Urrutia, taken under Farewell’s wing, adopts the older man’s values in an attempt to gain approval. His desire for literary success leads him to sell his soul—first to the literary elite, then to leaders in the powerful Catholic organization Opus Dei (who offer him help in publishing a book), then to the fascist generals who lead Chile, and finally to immoral and talentless hypocrites like María Canales who rise to prominence in fascist Chile. All the while injustice is going on in Pinochet’s Chile, Urrutia writes about classical literature and pens “awful” poetry, rather than using his voice to speak out against what is happening.
María Canales and those who attend her glittering salons are the final object of Bolaño’s satire. At María Canales’s parties, the literati gather to hobnob about literature while there is torture going on under their feet. The horrifying sequence is not just a metaphor, but a true story about would-be writer Mariana Callejas and her assassin husband Michael Townley. To Bolaño, writers have a moral obligation to expose injustice, but in the sick society under Pinochet, they ignore the injustice to hold decadent parties and praise mediocre literature. By doing so, they betray their country, and their legacy is a deadened Chile, symbolized by the leafless, fruitless Judas Tree in Urrutia’s dream.
5. What vision of “literary immortality” is given in the novel? Why is Urrutia’s reputation so important to him? What does Bolaño indicate Urrutia’s legacy will ultimately be?
The literary priest seeks immortality not in Heaven, but through his worldly accomplishments.
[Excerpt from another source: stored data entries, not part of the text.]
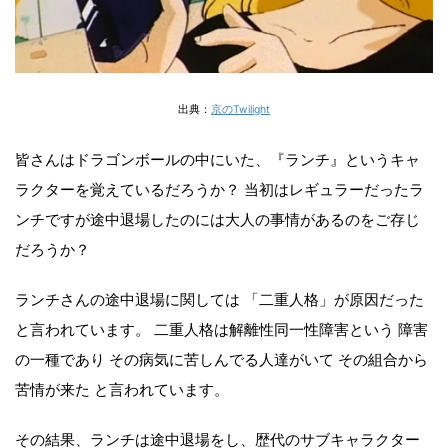
出典：
京のTwilight
皆さんはドラゴンボールの中にいた、『ランチ』というキャ
ラクターを覚えているだろうか？ 当初はレギュラーだったラ
ンチですが途中退場したのには大人の事情があるのをご存じ
だろうか？
ランチさんの途中退場に関しては 「二重人格」が原因だった
と言われています。 二重人格は解離性同一性障害という 障害
の一種であり その病気に苦しんでる人達がいて その組合から
苦情が来た と言われています。
その結果、ランチは途中退場をし、歴代のサブキャラクター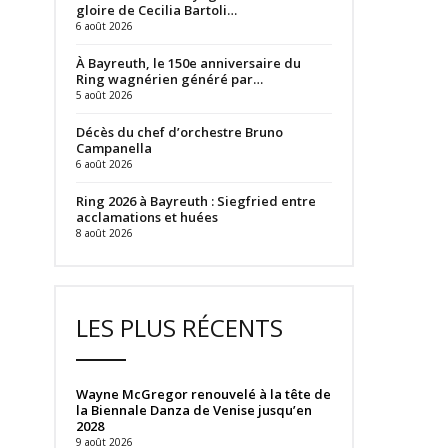
gloire de Cecilia Bartoli…
6 août 2026
À Bayreuth, le 150e anniversaire du
Ring wagnérien généré par…
5 août 2026
Décès du chef d’orchestre Bruno
Campanella
6 août 2026
Ring 2026 à Bayreuth : Siegfried entre
acclamations et huées
8 août 2026
LES PLUS RÉCENTS
Wayne McGregor renouvelé à la tête de
la Biennale Danza de Venise jusqu’en
2028
9 août 2026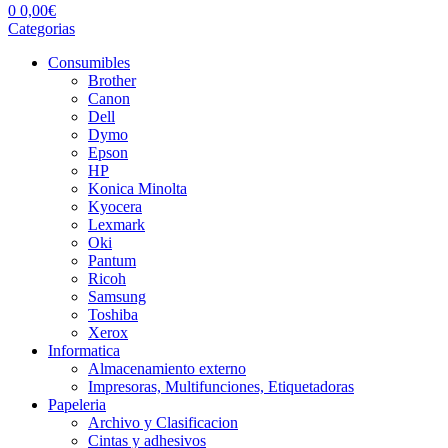
0
0,00
€
Categorias
Consumibles
Brother
Canon
Dell
Dymo
Epson
HP
Konica Minolta
Kyocera
Lexmark
Oki
Pantum
Ricoh
Samsung
Toshiba
Xerox
Informatica
Almacenamiento externo
Impresoras, Multifunciones, Etiquetadoras
Papeleria
Archivo y Clasificacion
Cintas y adhesivos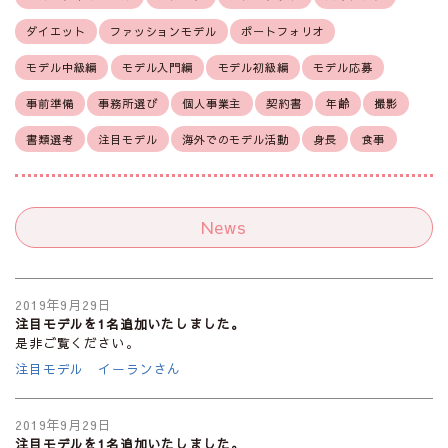
ダイエット
ファッションモデル
ポートフォリオ
モデル中級編
モデル入門編
モデル初級編
モデル応募
事前準備
事務所選び
個人事業主
契約書
年齢
撮影
書類選考
注目モデル
海外でのモデル活動
身長
食事
News
2019年9月29日
注目モデルを1名追加いたしました。
是非ご覧ください。
注目モデル イーランさん
2019年9月29日
注目モデルを1名追加いたしました。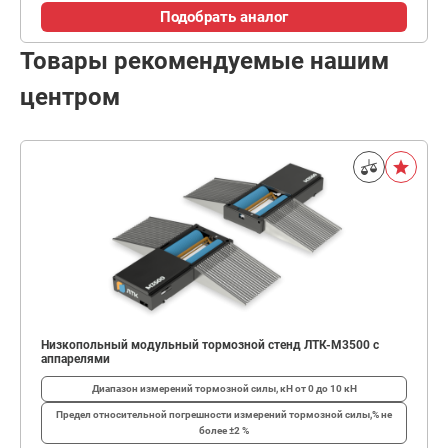
Подобрать аналог
Товары рекомендуемые нашим
центром
Низкопольный модульный тормозной стенд ЛТК-М3500 с
аппарелями
Диапазон измерений тормозной силы, кН
от 0 до 10 кН
Предел относительной погрешности измерений тормозной силы,%
не
более ±2 %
An ambitious man, he wishes to be remembered for his poems and criticism, like his idols Neruda and Farewell. However, the pursuit of fame is portrayed by Bolaño as foolish, futile, and even evil. Two anecdotes in the second part of the novel illustrate this. In the first anecdote, Urrutia is awed when hearing a story told by Chilean diplomat/writer Salvador Reyes, about how he brushed with the great German writer Ernst Jünger. What especially awes Urrutia is that Jünger even noted Reyes in his memoirs. What glory! But in fact, there is little glory in the tale. Jünger and Reyes met in occupied Paris, where Jünger was stationed as a captain in the Nazi army. In Reyes’s eagerness to impress his German hero, he ignored the specter of human suffering right before his eyes, in the form of a Guatemalan painter, who symbolized Paris in the grip of the Nazis.
In the second anecdote, told by Farewell, a shoemaker who should be satisfied with his own legacy as a maker of wonderful shoes wants to create, and become a part of, a grandiose monument to the world’s heroes. His fate is to be a gaping skeleton on a forgotten hill. Although Urrutia can recall the lives of the popes down to the smallest detail, he must face the fact that time erases the memory of even the mighty pontiffs, and much more so of the lowly shoemakers and critics. Farewell realizes what Urrutia does not—in reality, the world will forget them soon after they are dead.
Bolaño suggests that Urrutia’s legacy will be sullied as his failure to act against fascism comes to light. Further on, he will be forgotten completely with the tides of time. In the end, all that he did for his reputation throughout his life caused a lot of harm and no lasting good.